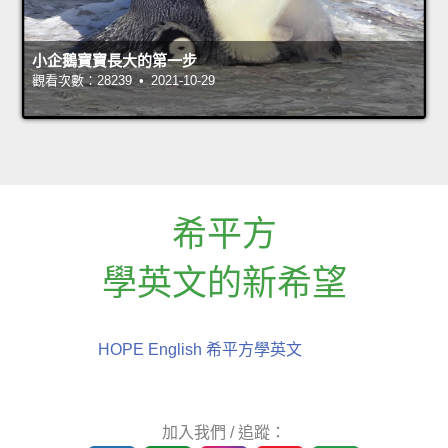
小企鵝寶寶長大的第一步
觀看次數：28239 • 2021-10-29
希平方
學英文的新希望
HOPE English 希平方學英文
加入我們 / 追蹤：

━━━━━━━━

Exercise aim: Without carrying over any picture, write out the entries above once more, exactly.

Task solution:
小企鵝寶寶長大的第一步
觀看次數：28239 • 2021-10-29
希平方
學英文的新希望
HOPE English 希平方學英文
加入我們 / 追蹤：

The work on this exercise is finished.